Dans le centre-ville de Rabat, entre bâtiments administratifs et immeubles Art déco, une petite dizaine de jeunes se rassemblement devant une annexe de Campus France, l’organisme public chargé de la promotion à l’étranger de l’enseignement supérieur de l’Hexagone. Ils sont ici pour un « entretien de candidature », étape préalable à une demande de visa étudiant.
En plus des démarches souvent difficiles et coûteuses, ils devront composer avec la hausse des frais universitaires pour les étudiants étrangers extracommunautaires. Dès la rentrée 2019, ceux-ci devront s’acquitter de 2 770 euros par année en licence et de 3 770 euros en master et doctorat, contre 170 euros en licence, 243 euros en master et 380 euros en doctorat pour les Européens.

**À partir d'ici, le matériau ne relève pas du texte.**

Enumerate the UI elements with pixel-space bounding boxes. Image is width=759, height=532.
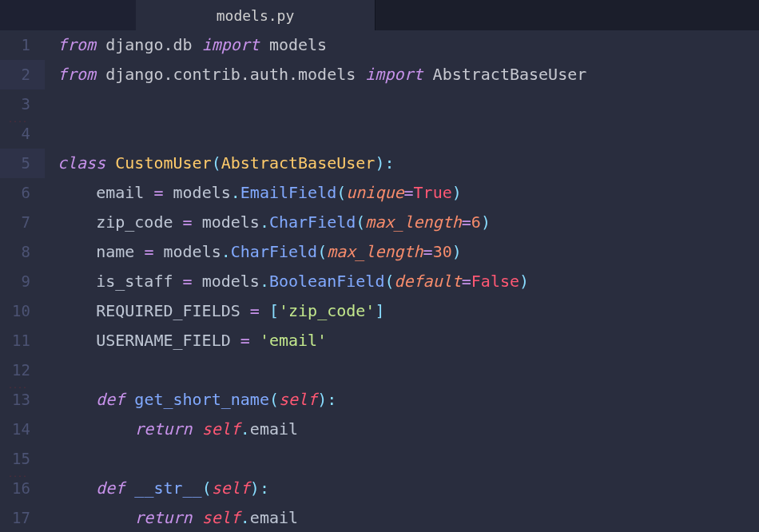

« On peut accepter une augmentation des frais, mais pas dans ces proportions. On est passé de rien à 2 800 euros par an, c’est trop ! », Mentionne Omar, 21 ans, l’un des jeunes présents. « La France est devenue une destination pour les étudiants riches. Si tu es pauvre ou issu de la classe moyenne, tu restes chez toi », accuse Salah, 22 ans, inscrit en gestion des entreprises dans une école privée à Rabat. Lui dit avoir abandonné à son projet de master en France : « Vu la hausse, je préfère aller là où les études sont gratuites. »
« Au Maroc aussi, il faut souvent payer »

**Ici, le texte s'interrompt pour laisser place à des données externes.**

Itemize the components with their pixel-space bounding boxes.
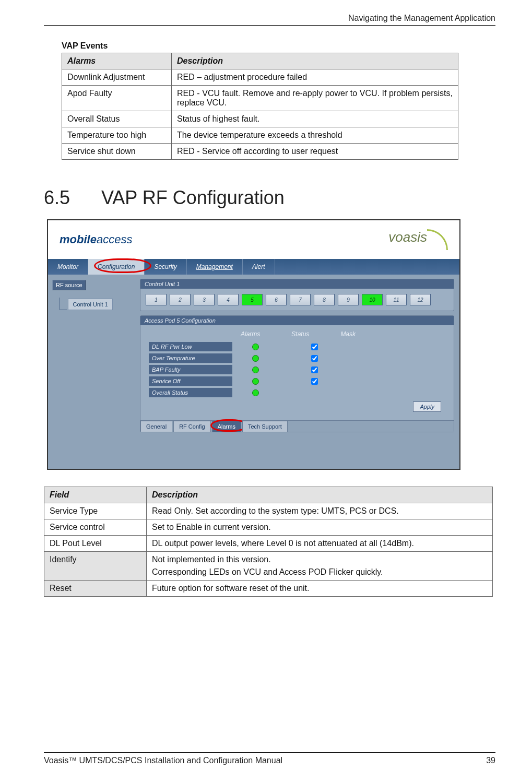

Selon les dernières estimations de Campus France, en 2017, le Maroc était le premier pays d’origine des étudiants étrangers non européens dans l’Hexagone, avec 38 000 ressortissants. Depuis l’annonce de la réforme, une baisse de 15,5 % des demandes a été enregistrée pour le royaume. Reste que, dans ce pays où l’école publique est soulignée de tous les maux, une scolarité payante est devenue la norme dans les classes moyennes et aisées. « Au Maroc aussi, il faut souvent payer pour étudier », relève ainsi Khalil, 17 ans, qui fréquente un lycée privé à Kénitra, au nord de Rabat. Il trouve « normale » la hausse des frais universitaires en France « car les étudiants français paient les [impôts] chez eux, alors que nous, on ne paie rien, juste les frais de scolarité ».
Une quinzaine d’universités françaises ont fait savoir qu’elles utiliseraient toutes les possibilités réglementaires existantes pour permettre à ces étudiants de profiter du régime tarifaire actuel. Mais le nombre de candidats à une licence à la fac est en baisse de 10 % pour la rentrée prochaine sur l’ensemble des pays hors UE. En Algérie et en Tunisie, la chute est respectivement de 22,95 % et 16,18 %, selon des chiffres divulgués début février à Paris par Campus France. Dans ces deux pays aussi, la mesure éclaircie par le gouvernement français passe mal.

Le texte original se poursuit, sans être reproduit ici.